■ TASK TO CARRY OUT
Only a number is required: the count of lines in the material below that contain "Przejdź".

■ GIVEN DATA
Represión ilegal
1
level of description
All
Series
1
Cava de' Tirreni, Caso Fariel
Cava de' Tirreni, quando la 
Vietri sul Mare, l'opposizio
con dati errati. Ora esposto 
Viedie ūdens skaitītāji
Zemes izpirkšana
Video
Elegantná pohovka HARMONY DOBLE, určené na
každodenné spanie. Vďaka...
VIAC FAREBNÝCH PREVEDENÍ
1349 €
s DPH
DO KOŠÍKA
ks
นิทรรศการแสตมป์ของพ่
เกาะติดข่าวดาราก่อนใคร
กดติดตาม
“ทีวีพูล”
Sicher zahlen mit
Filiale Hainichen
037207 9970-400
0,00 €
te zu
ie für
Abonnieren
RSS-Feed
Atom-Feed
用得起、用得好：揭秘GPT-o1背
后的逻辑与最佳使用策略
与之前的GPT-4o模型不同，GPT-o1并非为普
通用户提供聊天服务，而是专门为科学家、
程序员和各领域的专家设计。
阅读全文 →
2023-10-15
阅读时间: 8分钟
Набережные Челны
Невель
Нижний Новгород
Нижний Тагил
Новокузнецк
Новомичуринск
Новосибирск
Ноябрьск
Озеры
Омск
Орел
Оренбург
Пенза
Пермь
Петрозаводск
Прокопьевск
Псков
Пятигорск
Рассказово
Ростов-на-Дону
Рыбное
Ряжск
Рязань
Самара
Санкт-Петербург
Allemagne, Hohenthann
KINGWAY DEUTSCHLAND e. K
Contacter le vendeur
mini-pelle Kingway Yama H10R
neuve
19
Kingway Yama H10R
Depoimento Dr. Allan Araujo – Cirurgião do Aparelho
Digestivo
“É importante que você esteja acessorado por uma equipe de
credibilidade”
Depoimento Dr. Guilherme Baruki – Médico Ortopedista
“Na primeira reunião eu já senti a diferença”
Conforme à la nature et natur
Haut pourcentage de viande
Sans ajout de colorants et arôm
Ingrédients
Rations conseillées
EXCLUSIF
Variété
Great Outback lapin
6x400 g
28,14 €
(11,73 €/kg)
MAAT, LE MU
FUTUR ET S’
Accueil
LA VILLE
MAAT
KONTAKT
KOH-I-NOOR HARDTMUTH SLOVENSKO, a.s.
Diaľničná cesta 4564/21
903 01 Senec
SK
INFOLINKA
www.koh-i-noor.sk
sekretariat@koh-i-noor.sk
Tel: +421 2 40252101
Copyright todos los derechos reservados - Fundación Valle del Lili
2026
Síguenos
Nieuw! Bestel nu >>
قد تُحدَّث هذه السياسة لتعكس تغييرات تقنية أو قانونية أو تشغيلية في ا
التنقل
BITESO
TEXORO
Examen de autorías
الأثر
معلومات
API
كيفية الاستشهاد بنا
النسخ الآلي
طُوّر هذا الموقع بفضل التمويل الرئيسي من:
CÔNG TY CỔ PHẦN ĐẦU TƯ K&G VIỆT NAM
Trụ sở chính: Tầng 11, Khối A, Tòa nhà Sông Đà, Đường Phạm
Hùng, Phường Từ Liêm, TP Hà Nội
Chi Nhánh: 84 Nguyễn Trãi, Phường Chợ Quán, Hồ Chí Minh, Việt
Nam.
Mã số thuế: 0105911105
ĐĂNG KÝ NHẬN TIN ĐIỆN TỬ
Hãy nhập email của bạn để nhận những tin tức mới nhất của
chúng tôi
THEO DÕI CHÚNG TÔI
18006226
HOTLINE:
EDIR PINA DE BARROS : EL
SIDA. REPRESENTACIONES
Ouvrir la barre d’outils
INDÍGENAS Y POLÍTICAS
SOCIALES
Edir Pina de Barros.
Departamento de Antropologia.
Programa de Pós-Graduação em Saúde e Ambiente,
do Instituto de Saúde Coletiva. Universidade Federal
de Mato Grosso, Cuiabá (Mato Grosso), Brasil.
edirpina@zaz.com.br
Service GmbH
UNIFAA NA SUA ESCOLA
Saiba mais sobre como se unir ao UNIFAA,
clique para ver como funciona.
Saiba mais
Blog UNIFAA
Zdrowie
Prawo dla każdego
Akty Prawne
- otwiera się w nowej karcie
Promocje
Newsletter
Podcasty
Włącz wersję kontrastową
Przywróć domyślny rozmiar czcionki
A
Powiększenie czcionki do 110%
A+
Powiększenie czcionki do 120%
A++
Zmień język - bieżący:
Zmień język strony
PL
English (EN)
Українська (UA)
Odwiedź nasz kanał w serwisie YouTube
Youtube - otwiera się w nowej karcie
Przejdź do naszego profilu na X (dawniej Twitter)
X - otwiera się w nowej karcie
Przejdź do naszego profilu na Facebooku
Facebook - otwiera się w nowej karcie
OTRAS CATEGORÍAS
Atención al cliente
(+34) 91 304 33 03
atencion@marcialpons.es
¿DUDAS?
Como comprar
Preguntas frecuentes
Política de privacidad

■ TASK OUTPUT
2